This type of hereditary juvenile cataract (lens opacities) has been reported in a genetic isolate of Lehrerleut Hutterites living in the northwestern United States and southwestern Canada. It is also found among the peoples of the Aland Islands, Finland. There is a high frequency of sudden death, presumably of cardiac origin, among young people with this type of cataract.
Infants are born with clear lenses. Some opacification of the lenses is evident among children usually between the ages of 3 and 9 years. There may be considerable asymmetry in the degree of opacification but the progression is rapid and severe loss of vision occurs usually within three months after initial detection.
In the study populations numerous individuals with these cataracts experienced sudden death between the third and fifth decades of life presumably due to cardiac arrythmias. No other health problems have been reported.

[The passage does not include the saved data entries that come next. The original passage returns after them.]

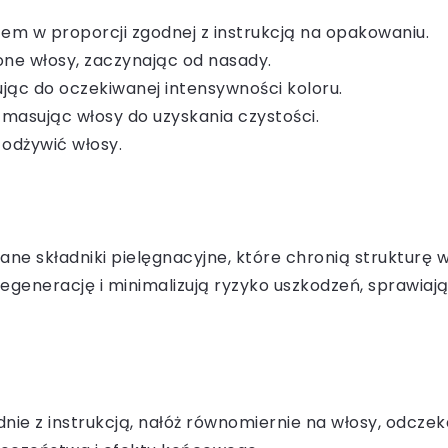
em w proporcji zgodnej z instrukcją na opakowaniu.
one włosy, zaczynając od nasady.
jąc do oczekiwanej intensywności koloru.
 masując włosy do uzyskania czystości.
i odżywić włosy.
e składniki pielęgnacyjne, które chronią strukturę wł
rację i minimalizują ryzyko uszkodzeń, sprawiając,
ie z instrukcją, nałóż równomiernie na włosy, odczeka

This type of juvenile cataract is inherited in an autosomal recessive pattern that requires both members of a specific gene to be changed. Thus if both parents carry such a mutation, each of their children inherit a 25% risk of developing cataracts.
Infants are usually born with clear lenses and are otherwise healthy. The lenses become cloudy around 3 to 9 years of age and require cataract surgery within a few months following first detection. Cataract surgery (removal of the cloudy lens) takes place in one or more stages and is usually successful with good vision postoperatively.
The occurrence of sudden death at a young age presumably due to heart rhythm abnormalities suggests that affected individuals should have cardiac monitoring.